Segment Start: Extracted records
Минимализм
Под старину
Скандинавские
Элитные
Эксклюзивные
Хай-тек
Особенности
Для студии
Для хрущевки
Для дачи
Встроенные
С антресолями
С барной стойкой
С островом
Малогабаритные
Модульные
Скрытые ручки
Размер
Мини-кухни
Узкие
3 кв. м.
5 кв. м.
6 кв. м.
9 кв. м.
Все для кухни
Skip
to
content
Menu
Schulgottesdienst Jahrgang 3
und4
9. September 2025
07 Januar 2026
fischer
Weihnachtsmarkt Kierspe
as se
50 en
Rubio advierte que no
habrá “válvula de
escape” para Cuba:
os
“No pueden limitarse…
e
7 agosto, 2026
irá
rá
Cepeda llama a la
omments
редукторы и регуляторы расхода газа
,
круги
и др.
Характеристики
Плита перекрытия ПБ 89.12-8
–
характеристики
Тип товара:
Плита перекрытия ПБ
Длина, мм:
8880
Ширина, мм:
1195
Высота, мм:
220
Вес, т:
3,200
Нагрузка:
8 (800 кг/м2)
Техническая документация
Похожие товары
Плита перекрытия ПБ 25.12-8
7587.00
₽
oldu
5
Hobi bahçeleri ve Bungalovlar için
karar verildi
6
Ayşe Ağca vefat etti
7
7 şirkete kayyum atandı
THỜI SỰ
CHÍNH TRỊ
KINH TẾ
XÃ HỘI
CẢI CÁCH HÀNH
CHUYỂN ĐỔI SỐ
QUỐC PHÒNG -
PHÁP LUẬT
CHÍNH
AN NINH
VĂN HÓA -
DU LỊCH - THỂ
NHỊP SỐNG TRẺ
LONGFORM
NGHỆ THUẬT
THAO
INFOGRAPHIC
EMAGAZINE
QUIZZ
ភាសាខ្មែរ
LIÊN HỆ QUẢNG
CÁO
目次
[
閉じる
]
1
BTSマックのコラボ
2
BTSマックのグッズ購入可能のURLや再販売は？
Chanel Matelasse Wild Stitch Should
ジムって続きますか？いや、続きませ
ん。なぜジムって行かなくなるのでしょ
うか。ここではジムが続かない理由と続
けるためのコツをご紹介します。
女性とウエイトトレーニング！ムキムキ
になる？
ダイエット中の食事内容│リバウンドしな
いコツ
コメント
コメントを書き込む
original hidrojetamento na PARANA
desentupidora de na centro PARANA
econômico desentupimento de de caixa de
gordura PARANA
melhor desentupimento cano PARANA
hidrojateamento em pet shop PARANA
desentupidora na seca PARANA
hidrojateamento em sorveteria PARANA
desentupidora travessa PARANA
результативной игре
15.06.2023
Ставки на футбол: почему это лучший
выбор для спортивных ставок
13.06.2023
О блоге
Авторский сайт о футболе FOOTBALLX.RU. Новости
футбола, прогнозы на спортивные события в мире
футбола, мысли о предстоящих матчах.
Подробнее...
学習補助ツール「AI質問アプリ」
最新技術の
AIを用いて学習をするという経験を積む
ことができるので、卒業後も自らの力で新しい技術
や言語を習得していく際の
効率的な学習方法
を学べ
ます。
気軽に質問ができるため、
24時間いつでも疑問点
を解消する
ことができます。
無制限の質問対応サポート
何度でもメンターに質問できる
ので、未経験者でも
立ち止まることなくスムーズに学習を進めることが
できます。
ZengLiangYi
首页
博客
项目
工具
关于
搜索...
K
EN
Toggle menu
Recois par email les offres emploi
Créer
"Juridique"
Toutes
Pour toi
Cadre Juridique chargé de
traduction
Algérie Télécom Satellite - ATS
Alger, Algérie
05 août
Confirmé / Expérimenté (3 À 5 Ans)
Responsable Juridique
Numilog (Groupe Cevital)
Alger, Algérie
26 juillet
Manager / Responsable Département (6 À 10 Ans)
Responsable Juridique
Segment End: Extracted records
▶ _Exercise objective_
Wherever the string "PARANA" occurs in a line of the listing above, count that line, and report only the total.

▶ _Final answer_
8